At this vain talk of his there was a burst of laughter on the part of the Athenians, but nevertheless the sensible men among them were glad, for they reflected that they were bound to obtain one of two good things—either they would get rid of Cleon, which they preferred, or if they were disappointed in this, he would subdue the Lacedaemonians for them.

When he had arranged everything in the assembly and the Athenians had voted in favour of his expedition, he chose as his colleague Demosthenes, one of the generals at Pylos, and made haste to set sail.

He selected Demosthenes because he had heard that he was planning to make his landing on the island. For his soldiers, who were suffering because of the discomforts of their position, where they were rather besieged than besiegers, were eager to run all risks. And Demosthenes himself had also been emboldened by a conflagration which had swept the island.

For hitherto, since the island was for the most part covered with woods and had no roads, having never been inhabited, he had been afraid to land, thinking that the terrain was rather in the enemy's favour; for they could attack from an unseen position and inflict damage upon a large army after it had landed. To his own troops, indeed, the mistakes and the preparations of the enemy would not be equally clear by reason of the woods, whereas all their own mistakes would be manifest to their opponents, and so they could fall upon them unexpectedly wherever they wished, since the power of attack would rest with them.

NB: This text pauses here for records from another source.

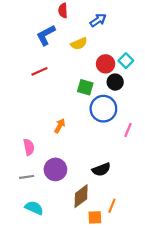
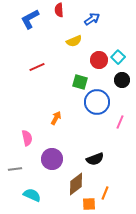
blue L-shape: (46, 35) -> (30, 19), moved
black circle: (115, 82) -> (122, 80), moved
gray line: (27, 177) -> (15, 169), moved

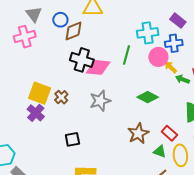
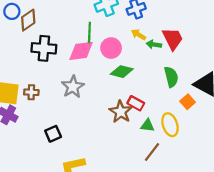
pink circle: (158, 57) -> (111, 48), moved
pink diamond: (98, 67) -> (81, 51), moved
brown cross: (61, 97) -> (31, 92), turned -32
red rectangle: (169, 133) -> (136, 103), moved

If, on the other hand, he should force his way into the thicket and there close with the enemy, the smaller force which was acquainted with the ground would, he thought, be stronger than the larger number who were unacquainted with it; and his own army, though large, would be destroyed piece-meal before he knew it, because there was no possible way of seeing the points at which the detachments should assist one another.

It was especially owing to his experience in Aetolia,[*](cf. 1.xcvii., 1.xcviii.) when his reverse was in some measure due to the forest, that these thoughts occurred to Demosthenes.